— Я не собираюсь насильно тащить вас под венец, ехидно замечала Элен.
— Заметь, я не мешаю тебе жениться на ней, — бросала Аньес.
Я боялся ее — ее спокойствия, ее манеры вскидывать руку так, словно она думает про себя: «Давай, давай… там посмотрим!» Когда безысходность брала меня в тиски, я твердил себе: «Уходи! В любом другом месте будет лучше, чем здесь». Но этот проблеск тут же угасал. Я прекрасно знал: стоит мне исчезнуть, как Элен примется разыскивать меня. Как пойманный майский жук, лазающий по коробке, мерил я шагами свою комнату. Мои мрачные раздумья ложились на звучавшую в квартире музыку. Улица была колодцем, в глубине которого возились другие насекомые. Вся жизнь была ловушкой.
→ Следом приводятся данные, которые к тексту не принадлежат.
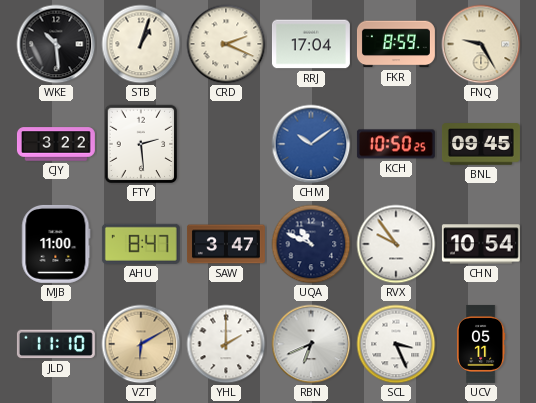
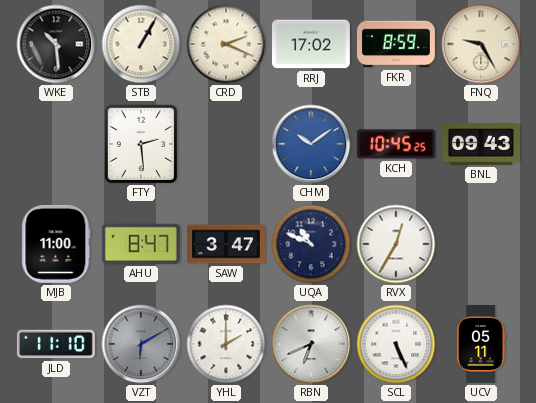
STB: 1:03 -> 1:05
RRJ: 17:04 -> 17:02
CJY: 3:22 -> none
KCH: 10:50 -> 10:45
BNL: 09:45 -> 09:43
RVX: 9:54 -> 12:35
CHN: 10:54 -> none
VZT dial: champagne -> grey
SCL: 3:26 -> 5:26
У меня вошло в привычку каждый день выходить на прогулку. Это создавало иллюзию, что я хоть ненадолго, но вырываюсь из-под контроля сестер. Некоторые кварталы города особенно мне полюбились. Я так и не узнал их названий. Помню, я поднимался по улочкам, разделенным надвое металлическими перилами; и, как с вершины Монмартрского холма, видел, оборачиваясь, крыши, печные трубы, дым, облака. Я парил под самым небом и в то же время испытывал странное ощущение, будто исследую какую-то каменоломню, настолько запутанными были узкие, похожие на штольни улочки. Порой они превращались в бульвары или тупики, обрамленные лестницами, где сушилось белье. Гоняли мальчишки на роллерах. Шаг в сторону — и ты уже терялся, приходилось отыскивать улицу, по которой забрел сюда, как муравей отыскивает ход в своем муравейнике… Вскоре тяжесть подъема и усталость вынуждали меня спускаться. Я вновь окунался в одиночество.
— Вы неважно выглядите, Бернар, — волновалась Элен.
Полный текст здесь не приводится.